Leith Walk Ward Councillor Deidre Brock (SNP)spoke warmly of the affection that Stewart stirred in all who knew him. “He was not just well-respected and appreciated by us all for his tireless championing of Leith and its residents young and old,” she said. “But Stewart was also very well liked. I am sure I speak for every member of the Leith Neighbourhood Partnership when I say how grateful we are for the tremendous contribution he made to his community. We’re all really going to miss him.”
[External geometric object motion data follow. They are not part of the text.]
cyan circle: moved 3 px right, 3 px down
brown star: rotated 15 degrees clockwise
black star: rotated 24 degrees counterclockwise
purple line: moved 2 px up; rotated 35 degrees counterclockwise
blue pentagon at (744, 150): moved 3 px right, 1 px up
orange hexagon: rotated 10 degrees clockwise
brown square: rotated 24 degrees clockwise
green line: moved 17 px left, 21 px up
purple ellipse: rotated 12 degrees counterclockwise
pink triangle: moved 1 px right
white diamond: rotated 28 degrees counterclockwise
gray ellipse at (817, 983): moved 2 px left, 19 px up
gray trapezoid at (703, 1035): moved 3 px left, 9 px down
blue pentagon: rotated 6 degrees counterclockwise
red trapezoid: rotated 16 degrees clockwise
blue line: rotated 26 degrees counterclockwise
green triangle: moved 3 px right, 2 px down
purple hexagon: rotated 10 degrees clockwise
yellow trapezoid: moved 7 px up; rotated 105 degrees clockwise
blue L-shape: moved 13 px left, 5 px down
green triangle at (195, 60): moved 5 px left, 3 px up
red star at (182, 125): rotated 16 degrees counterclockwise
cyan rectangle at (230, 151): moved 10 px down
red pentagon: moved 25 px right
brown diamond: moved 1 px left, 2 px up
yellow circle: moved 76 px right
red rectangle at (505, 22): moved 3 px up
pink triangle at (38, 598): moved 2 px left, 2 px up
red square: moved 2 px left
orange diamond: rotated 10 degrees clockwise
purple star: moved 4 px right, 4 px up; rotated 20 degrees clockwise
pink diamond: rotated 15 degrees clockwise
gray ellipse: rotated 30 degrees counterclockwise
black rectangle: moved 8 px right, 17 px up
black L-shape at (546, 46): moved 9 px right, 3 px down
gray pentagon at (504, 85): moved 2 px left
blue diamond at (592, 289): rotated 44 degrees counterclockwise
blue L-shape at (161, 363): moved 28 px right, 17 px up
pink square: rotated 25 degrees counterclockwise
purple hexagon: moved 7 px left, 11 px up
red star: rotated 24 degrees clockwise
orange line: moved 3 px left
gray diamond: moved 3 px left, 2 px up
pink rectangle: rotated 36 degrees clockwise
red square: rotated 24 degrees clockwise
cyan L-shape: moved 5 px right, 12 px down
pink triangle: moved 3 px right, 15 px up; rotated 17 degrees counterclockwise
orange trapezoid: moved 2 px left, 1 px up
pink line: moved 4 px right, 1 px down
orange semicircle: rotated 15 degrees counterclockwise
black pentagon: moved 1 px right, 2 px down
Counillor Ricky Henderston, Pentland Hills Ward, praised Stewart’s Chairing skills: ”Stewart’s many years of activity and training within the trade union movement instilled in him a sense of order and priority,” he said. ” Structure and debate are at the heart of democratic decision making and Stewart believed that everyone was entitled to their say and that issues should be fully debated before a conclusion and decision reached. This was a discipline and a skill that Stewart took from his trade union life into his community activity and it served him, and others, well over the years. He was a traditionalist and a believer in strong communities and local identity and all his efforts and energy were channeled towards these goals.

EACC Chair David Salton said: “Stewart’s involvement as a trade union official, Labour Party activist and Community Councillor showed he had the concern, care, commitment and compassion to improve people’s lives and conditions — for which he asked neither reward nor recognition. For him the satisfaction and pleasure was in the service he gave.”

Fellow Ccllrs also paid their respects. Vice-chair of Leith Central CC John Hein said that Stewart was an “excellent chairman, while secretary Roland Reid acknowledged his “boundless energy”. “Stewart was forthright in expressing his views,” Roland added. You always knew where you stood with him, and this made working with him enormously rewarding.”

Stewart Blaik, an outstanding activist and much-loved member of the Edinburgh community died on 9th November, 2011.